_ACTIVITY_: Would you copy all lines in the data that contain the word "nevelése"?

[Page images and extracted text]
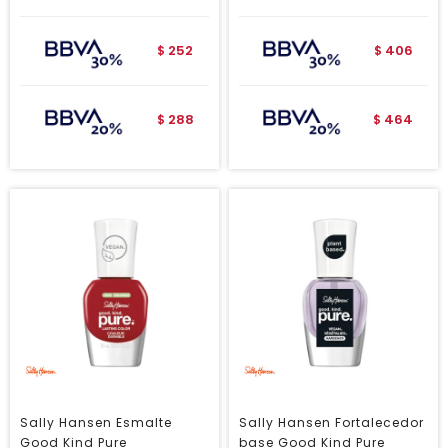
252
406
$
$
288
464
$
$
Sally Hansen Esmalte
Sally Hansen Fortalecedor
Good Kind Pure
base Good Kind Pure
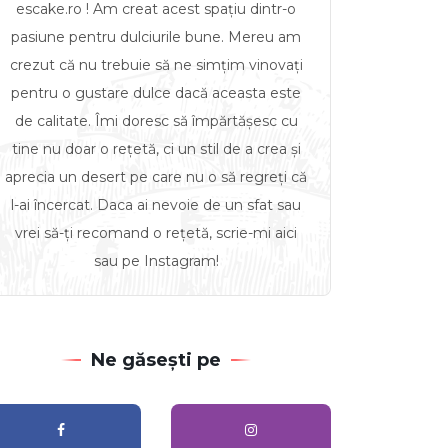
escake.ro ! Am creat acest spațiu dintr-o
pasiune pentru dulciurile bune. Mereu am
crezut că nu trebuie să ne simțim vinovați
pentru o gustare dulce dacă aceasta este
de calitate. Îmi doresc să împărtășesc cu
tine nu doar o rețetă, ci un stil de a crea și
aprecia un desert pe care nu o să regreți că
l-ai încercat. Daca ai nevoie de un sfat sau
vrei să-ți recomand o rețetă, scrie-mi aici
sau pe Instagram!
Ne găsești pe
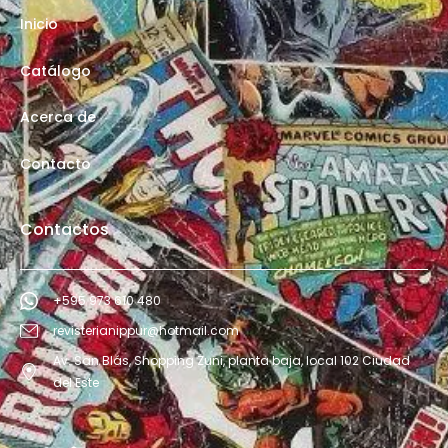
Inicio
Catálogo
Acerca de
Contacto
Contactos
+595 973 610 480
revisterianippur@hotmail.com
Av. San Blás, Shopping Zuni, planta baja, local 102 Ciudad
del Este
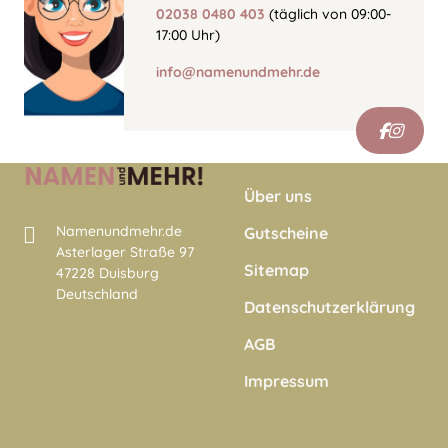
02038 0480 403
(täglich von 09:00-
17:00 Uhr)
info@namenundmehr.de
Über uns
Namenundmehr.de
Gutscheine
Asterlager Straße 97
Sitemap
47228 Duisburg
Deutschland
Datenschutzerklärung
AGB
Impressum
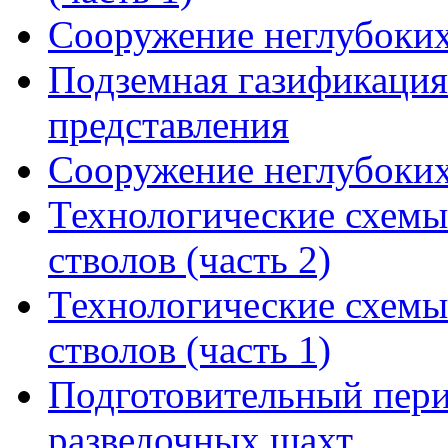
Сооружение неглубоких
Подземная газификация
представления
Сооружение неглубоких
Технологические схемы
стволов (часть 2)
Технологические схемы
стволов (часть 1)
Подготовительный пери
разведочных шахт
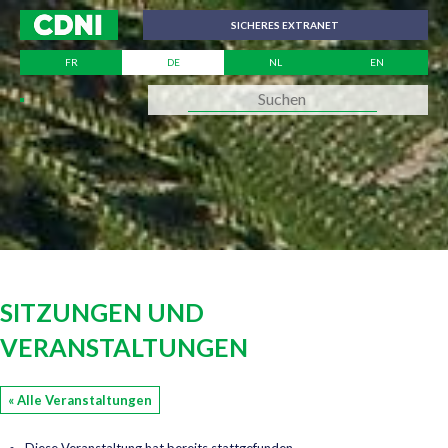
Cookie-Einstellungen
SICHERES EXTRANET
FR
DE
NL
EN
SITZUNGEN UND
VERANSTALTUNGEN
« Alle Veranstaltungen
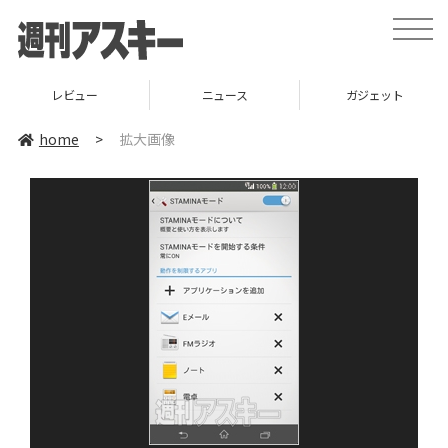
toggle
naviga
レビュー
ニュース
ガジェット
home
>
拡大画像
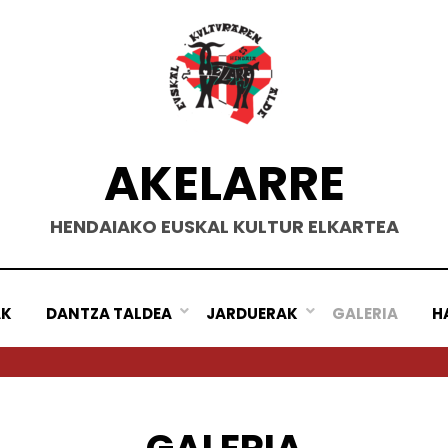
AKELARRE
HENDAIAKO EUSKAL KULTUR ELKARTEA
AK
DANTZA TALDEA
JARDUERAK
GALERIA
H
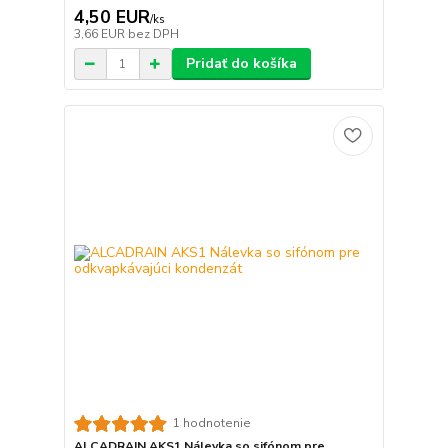
4,50 EUR
/
ks
3,66 EUR
bez DPH
Pridať do košíka
1 hodnotenie
ALCADRAIN AKS1 Nálevka so sifónom pre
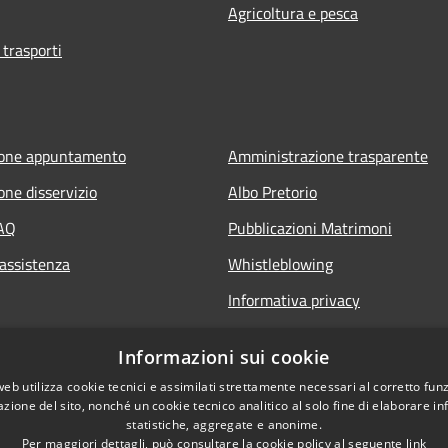
Agricoltura e pesca
 trasporti
ione appuntamento
Amministrazione trasparente
one disservizio
Albo Pretorio
FAQ
Pubblicazioni Matrimoni
 assistenza
Whistleblowing
Informativa privacy
Note legali
Informazioni sui cookie
Dichiarazione di accessibilità
web utilizza cookie tecnici e assimilati strettamente necessari al corretto fu
azione del sito, nonché un cookie tecnico analitico al solo fine di elaborare i
statistiche, aggregate e anonime.
Per maggiori dettagli, può consultare la cookie policy al seguente
link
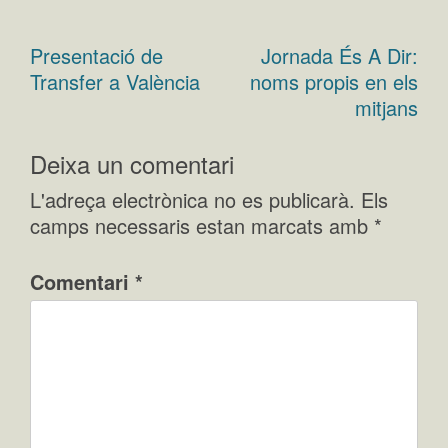
Presentació de
Jornada És A Dir:
Navegació
Transfer a València
noms propis en els
d'entrades
mitjans
Deixa un comentari
L'adreça electrònica no es publicarà.
Els
camps necessaris estan marcats amb
*
Comentari
*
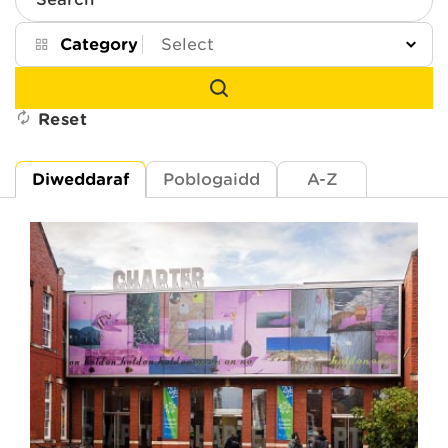
Search
Category
Reset
Diweddaraf
Poblogaidd
A-Z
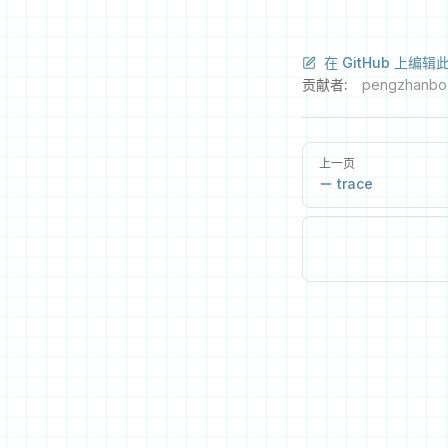
在 GitHub 上编辑
贡献者:
pengzhanbo
上一页
trace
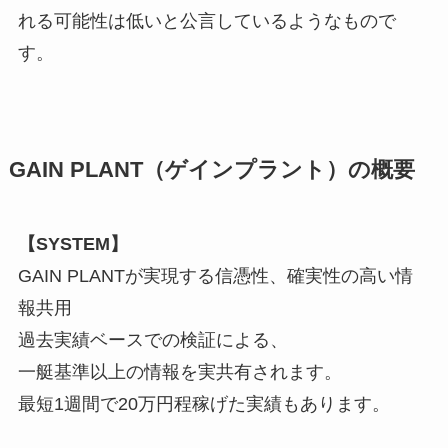
れる可能性は低いと公言しているようなもので
す。
GAIN PLANT（ゲインプラント）の概要
【SYSTEM】
GAIN PLANTが実現する信憑性、確実性の高い情
報共用
過去実績ベースでの検証による、
一艇
基準以上の情報を
実共有
されます。
最短1週間で20万円程稼げた実績もあります。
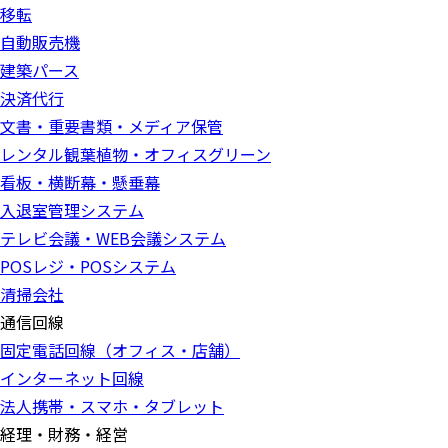
移転
自動販売機
建築パース
決済代行
文書・重要書類・メディア保管
レンタル観葉植物・オフィスグリーン
看板・横断幕・懸垂幕
入退室管理システム
テレビ会議・WEB会議システム
POSレジ・POSシステム
清掃会社
通信回線
固定電話回線（オフィス・店舗）
インターネット回線
法人携帯・スマホ・タブレット
経理・財務・経営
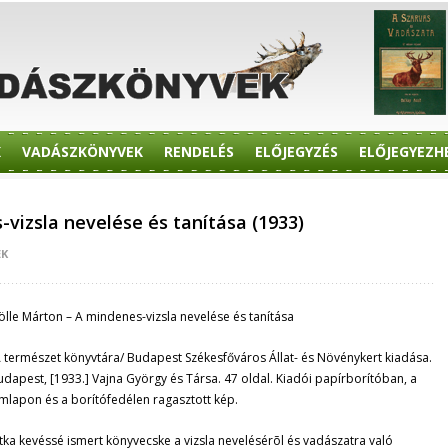
K
VADÁSZKÖNYVEK
RENDELÉS
ELŐJEGYZÉS
ELŐJEGYEZH
vizsla nevelése és tanítása (1933)
EK
ölle Márton – A mindenes-vizsla nevelése és tanítása
A természet könyvtára/ Budapest Székesfőváros Állat- és Növénykert kiadása.
udapest, [1933.] Vajna György és Társa. 47 oldal. Kiadói papírborítóban, a
ímlapon és a borítófedélen ragasztott kép.
itka kevéssé ismert könyvecske a vizsla nevelésérõl és vadászatra való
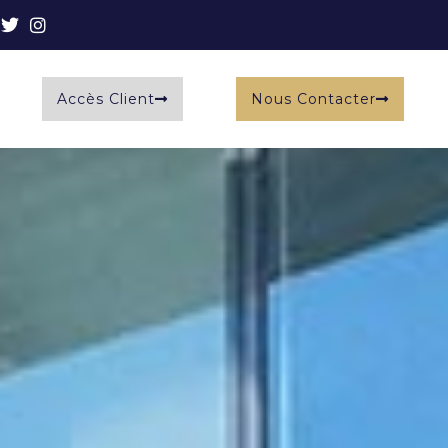
Accès Client
Nous Contacter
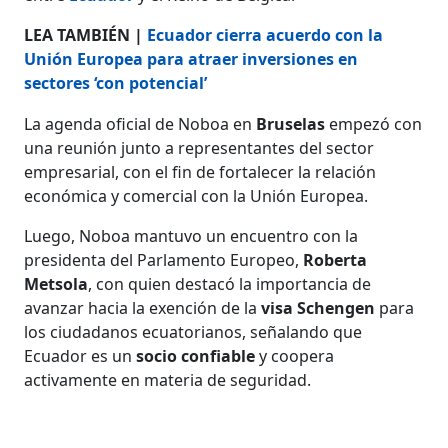
LEA TAMBIÉN |
Ecuador cierra acuerdo con la
Unión Europea para atraer inversiones en
sectores ‘con potencial’
La agenda oficial de Noboa en
Bruselas
empezó con
una reunión junto a representantes del sector
empresarial, con el fin de fortalecer la relación
económica y comercial con la Unión Europea.
Luego, Noboa mantuvo un encuentro con la
presidenta del Parlamento Europeo,
Roberta
Metsola
, con quien destacó la importancia de
avanzar hacia la exención de la
visa Schengen
para
los ciudadanos ecuatorianos, señalando que
Ecuador es un
socio
confiable
y coopera
activamente en materia de seguridad.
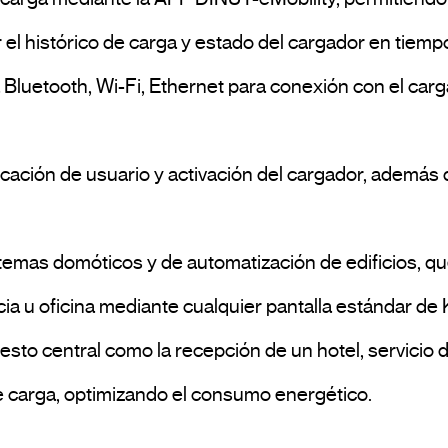
l histórico de carga y estado del cargador en tiempo 
ncia u oficina mediante cualquier pantalla estándar de
to central como la recepción de un hotel, servicio de 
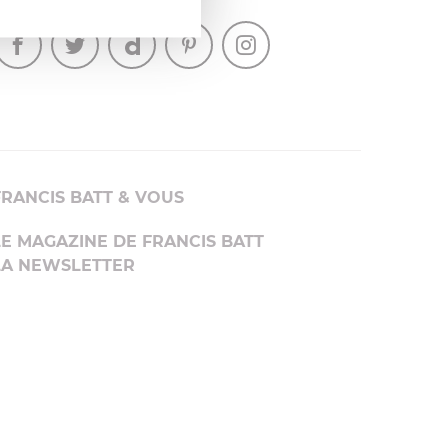
SUIVEZ-NOUS
FRANCIS BATT & VOUS
LE MAGAZINE DE FRANCIS BATT
LA NEWSLETTER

_RESPONSE FOR THIS EXERCISE_:
vizsla nevelése és tanítása (1933)
ölle Márton – A mindenes-vizsla nevelése és tanítása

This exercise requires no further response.